The pictures are to be left out, and all remaining data is to be transcribed exactly as it appears.

─── PROVIDED MATERIAL ───

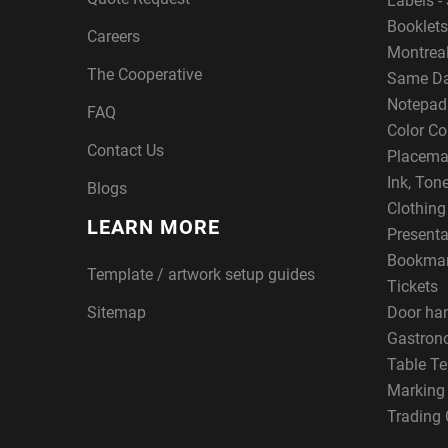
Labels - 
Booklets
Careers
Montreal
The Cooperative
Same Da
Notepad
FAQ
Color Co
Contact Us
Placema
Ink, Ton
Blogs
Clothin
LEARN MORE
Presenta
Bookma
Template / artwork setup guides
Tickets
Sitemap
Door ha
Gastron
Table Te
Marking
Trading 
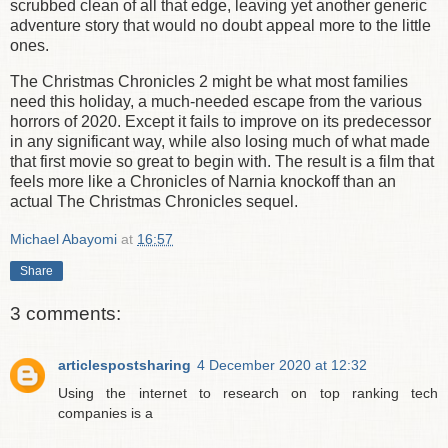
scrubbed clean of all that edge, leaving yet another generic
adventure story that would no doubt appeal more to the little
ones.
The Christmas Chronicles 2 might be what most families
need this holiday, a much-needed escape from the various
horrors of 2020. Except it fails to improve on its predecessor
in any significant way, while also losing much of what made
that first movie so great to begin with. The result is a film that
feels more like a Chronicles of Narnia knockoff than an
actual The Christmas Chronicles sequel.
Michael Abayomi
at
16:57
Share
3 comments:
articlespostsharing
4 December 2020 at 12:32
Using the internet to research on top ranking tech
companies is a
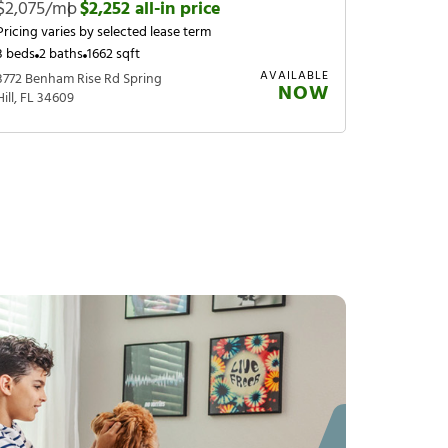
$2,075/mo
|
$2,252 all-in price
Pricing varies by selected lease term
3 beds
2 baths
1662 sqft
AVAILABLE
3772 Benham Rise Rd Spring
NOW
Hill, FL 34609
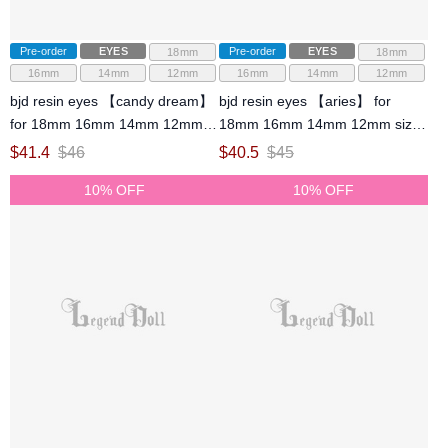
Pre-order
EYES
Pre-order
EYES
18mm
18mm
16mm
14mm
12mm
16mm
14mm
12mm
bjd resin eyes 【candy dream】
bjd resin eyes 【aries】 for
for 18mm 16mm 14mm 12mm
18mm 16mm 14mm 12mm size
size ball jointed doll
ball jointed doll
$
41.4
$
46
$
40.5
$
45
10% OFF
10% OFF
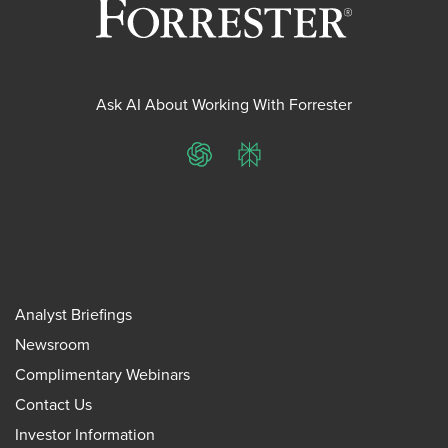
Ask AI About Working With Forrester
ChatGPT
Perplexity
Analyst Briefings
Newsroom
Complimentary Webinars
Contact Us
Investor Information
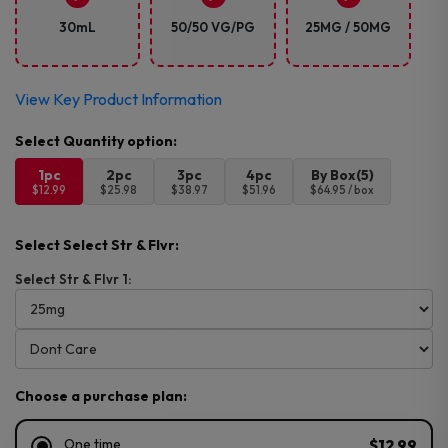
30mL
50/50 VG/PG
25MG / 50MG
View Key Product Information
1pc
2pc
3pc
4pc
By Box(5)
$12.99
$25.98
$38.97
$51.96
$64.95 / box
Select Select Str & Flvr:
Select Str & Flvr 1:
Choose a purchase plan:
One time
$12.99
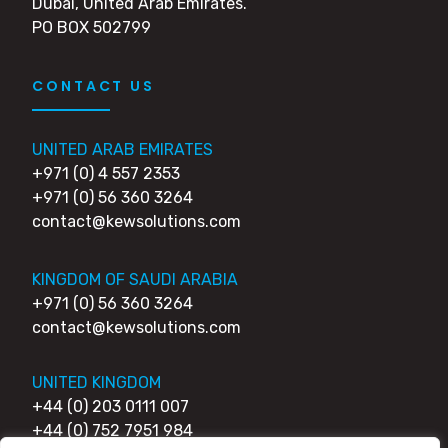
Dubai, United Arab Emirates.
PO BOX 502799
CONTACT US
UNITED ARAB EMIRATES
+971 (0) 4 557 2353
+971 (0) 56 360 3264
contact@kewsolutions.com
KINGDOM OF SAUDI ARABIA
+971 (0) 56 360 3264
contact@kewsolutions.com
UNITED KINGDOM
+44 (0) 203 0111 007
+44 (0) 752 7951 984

───

◆ REPLY:
Labels - 
Booklets
Careers
Montreal
The Cooperative
Same Da
Notepad
FAQ
Color Co
Contact Us
Placema
Ink, Ton
Blogs
Clothin
LEARN MORE
Presenta
Bookma
Template / artwork setup guides
Tickets
Sitemap
Door ha
Gastron
Table Te
Marking
Trading 
scrubbed clean of all that edge, leaving yet another generic
adventure story that would no doubt appeal more to the little
ones.
The Christmas Chronicles 2 might be what most families
need this holiday, a much-needed escape from the various
horrors of 2020. Except it fails to improve on its predecessor
in any significant way, while also losing much of what made
that first movie so great to begin with. The result is a film that
feels more like a Chronicles of Narnia knockoff than an
actual The Christmas Chronicles sequel.
Michael Abayomi
at
16:57
Share
3 comments:
articlespostsharing
4 December 2020 at 12:32
Using the internet to research on top ranking tech
companies is a
$2,075/mo
|
$2,252 all-in price
Pricing varies by selected lease term
3 beds
2 baths
1662 sqft
AVAILABLE
3772 Benham Rise Rd Spring
NOW
Hill, FL 34609
Pre-order
EYES
Pre-order
EYES
18mm
18mm
16mm
14mm
12mm
16mm
14mm
12mm
bjd resin eyes 【candy dream】
bjd resin eyes 【aries】 for
for 18mm 16mm 14mm 12mm
18mm 16mm 14mm 12mm size
size ball jointed doll
ball jointed doll
$
41.4
$
46
$
40.5
$
45
10% OFF
10% OFF
Ask AI About Working With Forrester
ChatGPT
Perplexity
Analyst Briefings
Newsroom
Complimentary Webinars
Contact Us
Investor Information
30mL
50/50 VG/PG
25MG / 50MG
View Key Product Information
1pc
2pc
3pc
4pc
By Box(5)
$12.99
$25.98
$38.97
$51.96
$64.95 / box
Select Select Str & Flvr:
Select Str & Flvr 1:
Choose a purchase plan:
One time
$12.99
Dubai, United Arab Emirates.
PO BOX 502799
CONTACT US
UNITED ARAB EMIRATES
+971 (0) 4 557 2353
+971 (0) 56 360 3264
contact@kewsolutions.com
KINGDOM OF SAUDI ARABIA
+971 (0) 56 360 3264
contact@kewsolutions.com
UNITED KINGDOM
+44 (0) 203 0111 007
+44 (0) 752 7951 984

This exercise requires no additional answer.